§ **TASK**: Starting with the line that has "Versioning and Naming Conventions" and finishing with the line that has "person to person.", set down each line below exactly. Pictures are not copied.

§ **DATA EXTRACT**:

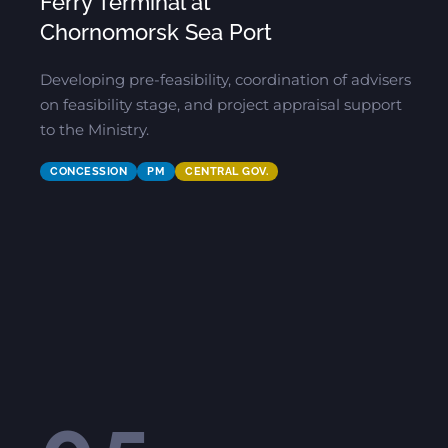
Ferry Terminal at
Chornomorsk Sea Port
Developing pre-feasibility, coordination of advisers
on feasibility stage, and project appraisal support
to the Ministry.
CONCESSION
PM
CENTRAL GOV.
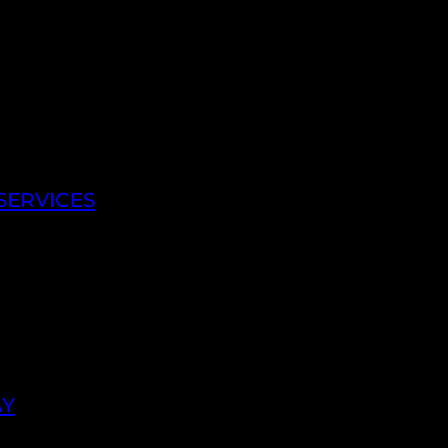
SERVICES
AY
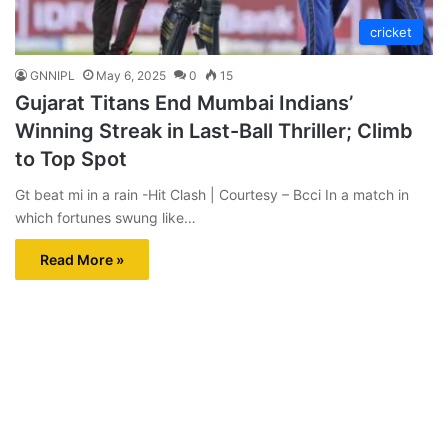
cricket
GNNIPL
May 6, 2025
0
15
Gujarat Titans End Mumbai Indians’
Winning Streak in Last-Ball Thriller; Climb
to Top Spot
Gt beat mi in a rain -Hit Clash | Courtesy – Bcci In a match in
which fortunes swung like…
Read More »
...
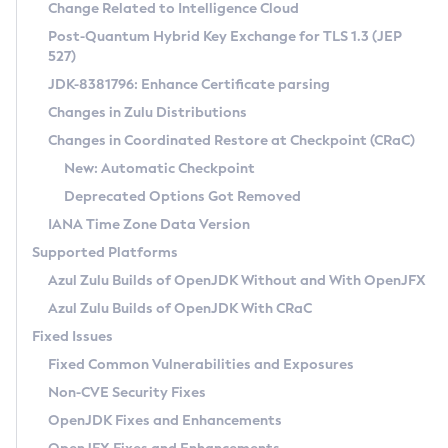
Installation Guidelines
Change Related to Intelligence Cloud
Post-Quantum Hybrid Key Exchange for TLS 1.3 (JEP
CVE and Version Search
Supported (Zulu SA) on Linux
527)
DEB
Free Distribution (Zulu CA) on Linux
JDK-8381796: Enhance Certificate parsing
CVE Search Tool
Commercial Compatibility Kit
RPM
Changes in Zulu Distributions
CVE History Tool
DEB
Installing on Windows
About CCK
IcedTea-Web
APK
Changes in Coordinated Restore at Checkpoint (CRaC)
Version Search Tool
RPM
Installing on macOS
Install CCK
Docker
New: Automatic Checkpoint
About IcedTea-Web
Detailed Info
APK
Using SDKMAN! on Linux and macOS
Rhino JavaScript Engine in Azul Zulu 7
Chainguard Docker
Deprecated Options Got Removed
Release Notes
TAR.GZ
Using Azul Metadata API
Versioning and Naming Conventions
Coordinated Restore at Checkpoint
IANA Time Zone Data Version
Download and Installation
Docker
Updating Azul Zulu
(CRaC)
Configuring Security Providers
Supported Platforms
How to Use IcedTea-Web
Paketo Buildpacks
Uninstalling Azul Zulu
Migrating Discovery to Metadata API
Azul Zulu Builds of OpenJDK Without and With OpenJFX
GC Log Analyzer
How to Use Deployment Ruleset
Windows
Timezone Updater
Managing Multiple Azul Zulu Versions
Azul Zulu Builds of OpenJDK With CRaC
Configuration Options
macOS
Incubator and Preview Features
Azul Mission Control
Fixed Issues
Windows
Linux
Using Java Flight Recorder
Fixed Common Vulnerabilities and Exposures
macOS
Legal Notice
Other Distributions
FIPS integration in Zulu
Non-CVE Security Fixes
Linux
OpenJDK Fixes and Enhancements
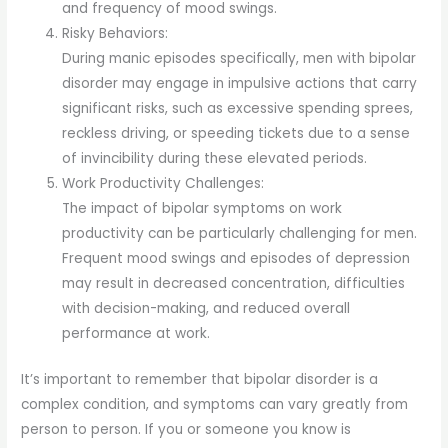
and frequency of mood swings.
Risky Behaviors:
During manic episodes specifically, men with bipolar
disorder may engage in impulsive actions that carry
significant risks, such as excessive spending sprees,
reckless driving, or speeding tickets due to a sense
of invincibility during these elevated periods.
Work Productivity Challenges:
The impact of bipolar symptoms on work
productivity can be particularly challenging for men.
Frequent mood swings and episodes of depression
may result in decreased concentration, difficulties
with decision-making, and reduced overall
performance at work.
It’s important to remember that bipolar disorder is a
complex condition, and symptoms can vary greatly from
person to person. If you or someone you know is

§ **RESULT OF THIS EXERCISE**:
Versioning and Naming Conventions
Coordinated Restore at Checkpoint
IANA Time Zone Data Version
Download and Installation
Docker
Updating Azul Zulu
(CRaC)
Configuring Security Providers
Supported Platforms
How to Use IcedTea-Web
Paketo Buildpacks
Uninstalling Azul Zulu
Migrating Discovery to Metadata API
Azul Zulu Builds of OpenJDK Without and With OpenJFX
GC Log Analyzer
How to Use Deployment Ruleset
Windows
Timezone Updater
Managing Multiple Azul Zulu Versions
Azul Zulu Builds of OpenJDK With CRaC
Configuration Options
macOS
Incubator and Preview Features
Azul Mission Control
Fixed Issues
Windows
Linux
Using Java Flight Recorder
Fixed Common Vulnerabilities and Exposures
macOS
Legal Notice
Other Distributions
FIPS integration in Zulu
Non-CVE Security Fixes
Linux
OpenJDK Fixes and Enhancements
and frequency of mood swings.
Risky Behaviors:
During manic episodes specifically, men with bipolar
disorder may engage in impulsive actions that carry
significant risks, such as excessive spending sprees,
reckless driving, or speeding tickets due to a sense
of invincibility during these elevated periods.
Work Productivity Challenges:
The impact of bipolar symptoms on work
productivity can be particularly challenging for men.
Frequent mood swings and episodes of depression
may result in decreased concentration, difficulties
with decision-making, and reduced overall
performance at work.
It’s important to remember that bipolar disorder is a
complex condition, and symptoms can vary greatly from
person to person. If you or someone you know is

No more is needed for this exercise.